Dans le cadre de la procédure en manquement, la Commission souhaite invoquer de manière plus large la directive du 21 mai 2008 sur la qualité de l'air et un air pur en Europe. Jusqu'à maintenant, les recours de la Commission étaient fondés sur l'article 13 de la directive déterminant les valeurs seuils de pollution à ne pas dépasser. Désormais, la Commission se donne le droit d'invoquer également l'article 23 relatif au plan de qualité de l'air. Elle renforcera ainsi la portée de son action devant la Cour de Justice de l'Union européenne (CJUE).
Cette menace vaut pour les procédures en cours à l'encontre de 17 Etats membres, dont la France, qui"affichent régulièrement une qualité de l'air médiocre". Par trois mises en demeure, elle invite plus particulièrement la Bulgarie, la Lettonie et la Slovénie "à remédier de toute urgence à une situation persistante qui tue chaque année plus de citoyens que les accidents de la route".
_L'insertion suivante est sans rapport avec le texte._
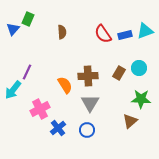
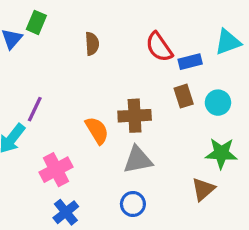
blue rectangle: (125, 35) -> (190, 62), moved
brown rectangle: (119, 73) -> (184, 96), moved, turned -48
gray triangle: (90, 103) -> (138, 160), turned 48
blue cross: (58, 128) -> (66, 212), moved

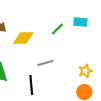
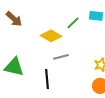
yellow diamond: (23, 38) -> (51, 36), moved, turned 30

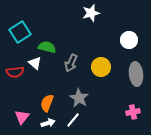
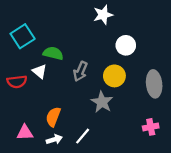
white circle: (129, 40) -> (126, 45), moved
gray star: (79, 98) -> (102, 102), moved
pink triangle: (22, 117) -> (25, 133), turned 49

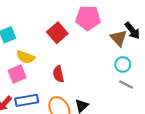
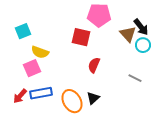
red square: (57, 33) -> (81, 37), moved, turned -36
cyan circle: (123, 64) -> (143, 45), moved
red semicircle: (58, 74) -> (94, 65), moved, turned 35

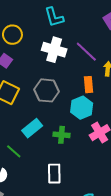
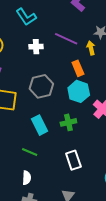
white cross: (54, 50) -> (36, 47), size x0.6
cyan rectangle: (32, 128) -> (39, 125), turned -60

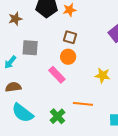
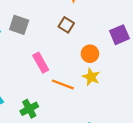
orange circle: (68, 57) -> (90, 54), moved
orange line: (83, 104) -> (63, 84), moved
Plan de protection de l'atmosphère (PPA) insuffisants
La directive imposait aux États membres de limiter l'exposition des citoyens à certaines particules telles que les PM10 en fixant des valeurs limites d'exposition : 40 µg/m³ pour la concentration annuelle et 50 µg/m³ pour la concentration journalière, celle-ci ne devant pas être dépassée plus de 35 fois au cours d'une même année civile.
Les Etats membres avaient jusqu'en 2005 pour appliquer ces dispositions. Mais ils pouvaient demander une prorogation de délai jusqu'en juin 2011 à condition de soumettre un plan relatif à la qualité de l'air indiquant les mesures de lutte contre la pollution prévues pendant la période couverte par l'exemption, et de démontrer qu'ils avaient pris toutes les mesures nécessaires pour se mettre en conformité avant l'expiration du nouveau délai.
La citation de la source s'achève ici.